Le aziende dicono che i dati raccolti e redistribuiti sono anonimi e non contengono nomi o indirizzi, ma la nostra inchiesta mostra quanto sia semplice dare un nome e un volto a quei dati.
Ad esempio, se online fossero presenti delle informazioni che in qualche modo potrebbero danneggiare la vostra reputazione, in Europa potreste appellarvi al diritto all’oblio, ossia la possibilità di chiedere al titolare del trattamento dei vostri dati la cancellazione degli stessi. Negli USA, invece, le aziende si appellerebbero al primo emendamento della costituzione americana che protegge la libertà di espressione.
Ma anche non ci fossero notizie che minano la vostra reputazione, potreste chiedere alle aziende tecnologiche quali dati possiedono su di voi. Sì, perché il G.D.P.R. obbliga le aziende a fornire in maniera gratuita e con celerità i dati che riguardano il richiedente, ma non solo. Le aziende sono obbligate anche fornire informazioni su dove questi dati siano e per quale finalità sono stati raccolti.

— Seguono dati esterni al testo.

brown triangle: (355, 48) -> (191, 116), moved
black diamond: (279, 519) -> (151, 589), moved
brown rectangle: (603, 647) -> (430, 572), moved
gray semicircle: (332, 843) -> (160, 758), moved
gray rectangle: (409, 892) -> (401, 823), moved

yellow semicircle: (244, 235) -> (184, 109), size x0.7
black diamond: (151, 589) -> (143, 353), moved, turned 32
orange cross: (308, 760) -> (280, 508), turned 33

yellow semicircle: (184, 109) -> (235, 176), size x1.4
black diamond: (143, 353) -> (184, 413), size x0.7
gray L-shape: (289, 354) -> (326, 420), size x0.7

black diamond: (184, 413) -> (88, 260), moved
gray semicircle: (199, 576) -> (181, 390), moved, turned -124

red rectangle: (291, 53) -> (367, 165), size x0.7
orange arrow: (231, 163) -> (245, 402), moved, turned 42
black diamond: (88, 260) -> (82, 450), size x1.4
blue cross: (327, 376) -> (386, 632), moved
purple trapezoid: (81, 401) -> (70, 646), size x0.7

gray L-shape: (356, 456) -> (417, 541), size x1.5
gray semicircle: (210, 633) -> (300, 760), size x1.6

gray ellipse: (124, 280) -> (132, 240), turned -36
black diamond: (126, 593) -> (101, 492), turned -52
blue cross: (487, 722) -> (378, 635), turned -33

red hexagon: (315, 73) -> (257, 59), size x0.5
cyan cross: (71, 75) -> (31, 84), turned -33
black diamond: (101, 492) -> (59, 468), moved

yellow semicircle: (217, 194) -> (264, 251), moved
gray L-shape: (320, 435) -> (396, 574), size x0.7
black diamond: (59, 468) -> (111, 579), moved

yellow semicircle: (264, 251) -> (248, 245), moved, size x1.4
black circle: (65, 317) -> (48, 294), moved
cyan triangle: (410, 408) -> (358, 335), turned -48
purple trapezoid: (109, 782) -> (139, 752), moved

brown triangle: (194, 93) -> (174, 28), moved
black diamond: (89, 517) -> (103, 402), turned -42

Per quanto riguarda le informative sulla privacy, la differenza qui è minima, ma c’è. In Europa le aziende di raccolta dati hanno il dovere di predisporre informative facilmente comprensibili al fine di poter ottenere un valido consenso. Ma non solo, le aziende devono esplicitare in maniera trasparente tutti gli usi che verranno fatti dei dati raccolti. Pena, grandi sanzioni.

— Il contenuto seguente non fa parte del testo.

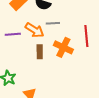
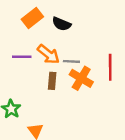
gray line: (53, 23) -> (71, 61), moved

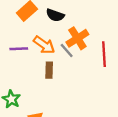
gray line: (71, 61) -> (67, 51), turned 49
orange cross: (81, 78) -> (77, 38), moved, turned 30

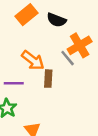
orange arrow: (44, 45) -> (33, 60), moved
purple line: (19, 49) -> (14, 83), moved

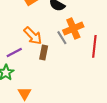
purple line: (14, 83) -> (14, 53), turned -35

Un’altra importantissima introduzione del G.D.P.R. è la figura del D.P.O. (Data Protection Officer), figura assunta per svolgere compiti di consulenza, verifica e controllo in materia di privacy. Deve essere nominato in tutte quelle aziende che raccolgono e maneggiano una grande quantità di dati e soprattutto nelle pubbliche amministrazioni.

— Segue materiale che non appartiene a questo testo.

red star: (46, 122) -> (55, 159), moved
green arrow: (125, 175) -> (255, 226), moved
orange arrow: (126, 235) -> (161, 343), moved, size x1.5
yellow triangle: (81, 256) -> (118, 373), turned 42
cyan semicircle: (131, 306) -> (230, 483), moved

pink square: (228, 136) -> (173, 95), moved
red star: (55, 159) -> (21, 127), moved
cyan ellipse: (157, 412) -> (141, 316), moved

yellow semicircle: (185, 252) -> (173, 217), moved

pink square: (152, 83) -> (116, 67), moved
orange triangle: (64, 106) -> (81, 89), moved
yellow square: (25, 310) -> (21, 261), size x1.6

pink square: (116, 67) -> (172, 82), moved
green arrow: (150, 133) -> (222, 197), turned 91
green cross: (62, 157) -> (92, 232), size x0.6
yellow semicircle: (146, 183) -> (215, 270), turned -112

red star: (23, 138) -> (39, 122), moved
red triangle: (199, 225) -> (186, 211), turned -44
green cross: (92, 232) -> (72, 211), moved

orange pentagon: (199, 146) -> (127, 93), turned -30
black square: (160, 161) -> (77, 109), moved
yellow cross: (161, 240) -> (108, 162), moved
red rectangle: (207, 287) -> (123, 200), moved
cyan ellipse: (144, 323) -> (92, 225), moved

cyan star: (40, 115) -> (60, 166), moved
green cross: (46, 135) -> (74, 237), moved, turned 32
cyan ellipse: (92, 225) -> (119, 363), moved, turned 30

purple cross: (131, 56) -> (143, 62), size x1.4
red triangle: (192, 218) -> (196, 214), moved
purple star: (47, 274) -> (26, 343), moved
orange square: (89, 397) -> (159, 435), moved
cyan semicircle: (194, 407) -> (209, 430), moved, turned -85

La G.D.P.R. è uno strumento importante integrato in un momento cruciale per la società. Molti paesi, come Stati Uniti o Cina, si sono già in qualche modo abituati al nuovo concetto di privacy. L’Europa ha preso una strada diversa e, forse, ciò che la eleva a paladina della privacy mondiale è l’estensione del G.D.P.R. a titolari del trattamento dei dati che risiedono al di fuori dell’Unione Europea. In poche parole, il regolamento è efficace anche nei confronti di quelle aziende che, pur avendo sede al di fuori dell’Europa, trattano dati di soggetti residenti all’interno di essa.
L’Europa, nonostante il G.D.P.R., sta facendo grandi passi avanti in materia di raccolta e trattamento dati, e il tentativo di estendere il modello creerà nuove opportunità di confronto sia con le aziende che gli altri stati del mondo. Aiutando così a ripristinare una volta per tutte il concetto di privacy.